Wednesday will see the release of the October Consumer Price Index. Consumer prices are expected to increase by 0.6 percent during the month, up from the 0.4 percent rise in September. On a year-over-year basis, consumer prices are expected to show 5.8 percent growth, up from a 5.4 percent gain in September. Core consumer prices, which strip out volatile food and energy prices, are expected to show a 0.4 percent and 4.3 percent increase on a monthly and year-over-year basis, respectively. As with producer prices, consumer prices have seen upward pressure this year due to supply chain constraints and high demand. The anticipated increase in headline and core consumer prices is due in part to declining medical risks, which allowed consumers to go out and spend freely. The Fed continues to view much of the rising inflationary pressure as a consequence of the reopening and economic recovery efforts this year. Notably, the recent tapering announcement is the first step in tightening monetary policy.

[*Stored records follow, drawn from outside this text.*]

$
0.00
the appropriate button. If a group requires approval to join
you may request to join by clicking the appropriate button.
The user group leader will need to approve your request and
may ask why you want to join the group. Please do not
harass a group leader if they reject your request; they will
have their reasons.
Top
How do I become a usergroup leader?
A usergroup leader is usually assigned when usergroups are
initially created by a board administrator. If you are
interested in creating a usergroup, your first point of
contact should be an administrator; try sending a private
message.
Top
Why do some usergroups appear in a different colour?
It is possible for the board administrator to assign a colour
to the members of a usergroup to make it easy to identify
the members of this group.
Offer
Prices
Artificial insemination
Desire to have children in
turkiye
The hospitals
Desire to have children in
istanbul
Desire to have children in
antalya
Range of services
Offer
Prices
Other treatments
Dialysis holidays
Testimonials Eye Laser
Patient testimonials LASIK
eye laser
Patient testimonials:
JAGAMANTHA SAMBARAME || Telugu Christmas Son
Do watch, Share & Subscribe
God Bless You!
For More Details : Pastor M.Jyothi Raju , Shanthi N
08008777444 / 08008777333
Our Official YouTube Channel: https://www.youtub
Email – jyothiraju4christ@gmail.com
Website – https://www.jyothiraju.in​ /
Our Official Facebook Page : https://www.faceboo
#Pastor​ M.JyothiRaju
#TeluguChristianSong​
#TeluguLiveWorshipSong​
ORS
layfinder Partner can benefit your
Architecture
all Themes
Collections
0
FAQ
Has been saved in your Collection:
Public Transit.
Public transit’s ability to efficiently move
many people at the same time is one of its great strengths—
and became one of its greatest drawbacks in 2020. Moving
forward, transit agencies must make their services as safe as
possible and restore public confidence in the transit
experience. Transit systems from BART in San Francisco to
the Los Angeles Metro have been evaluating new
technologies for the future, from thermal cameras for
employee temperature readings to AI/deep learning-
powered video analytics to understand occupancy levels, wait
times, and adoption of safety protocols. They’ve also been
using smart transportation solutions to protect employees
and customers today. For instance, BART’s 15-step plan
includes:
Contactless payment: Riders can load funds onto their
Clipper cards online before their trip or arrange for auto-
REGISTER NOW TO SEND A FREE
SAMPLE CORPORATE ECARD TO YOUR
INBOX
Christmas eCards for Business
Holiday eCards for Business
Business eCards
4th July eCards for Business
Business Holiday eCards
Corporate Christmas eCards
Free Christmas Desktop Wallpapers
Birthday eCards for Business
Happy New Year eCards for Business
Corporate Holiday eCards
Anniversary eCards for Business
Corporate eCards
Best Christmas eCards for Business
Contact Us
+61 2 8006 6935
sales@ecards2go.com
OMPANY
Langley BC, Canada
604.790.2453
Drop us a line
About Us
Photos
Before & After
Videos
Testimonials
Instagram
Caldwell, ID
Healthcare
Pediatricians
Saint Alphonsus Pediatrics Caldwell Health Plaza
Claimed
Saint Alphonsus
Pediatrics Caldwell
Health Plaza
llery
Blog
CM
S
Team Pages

Finally, on Friday, the preliminary estimate for the University of Michigan consumer sentiment survey will be released. Economists expect to see consumer sentiment improve during the month. Estimates call for a modest increase from 71.7 at the end of October to 72.3 to start November. If estimates hold, the result would represent a partial rebound for the index, which was at 72.8 in September before falling in October. Over the past few months, confidence has been muted, largely due to rising concerns about inflation and the Delta variant. But, with medical risks declining over the past two months, we may see a larger increase in sentiment than expected. Such a result would echo the improvements recorded in the Conference Board Consumer Confidence Index at the end of October. Historically, improving consumer sentiment has supported consumer spending growth. Accordingly, any improvement for the index in November would be welcome, even if the way back to pre-pandemic levels is long.
That’s it for this week—thanks for reading!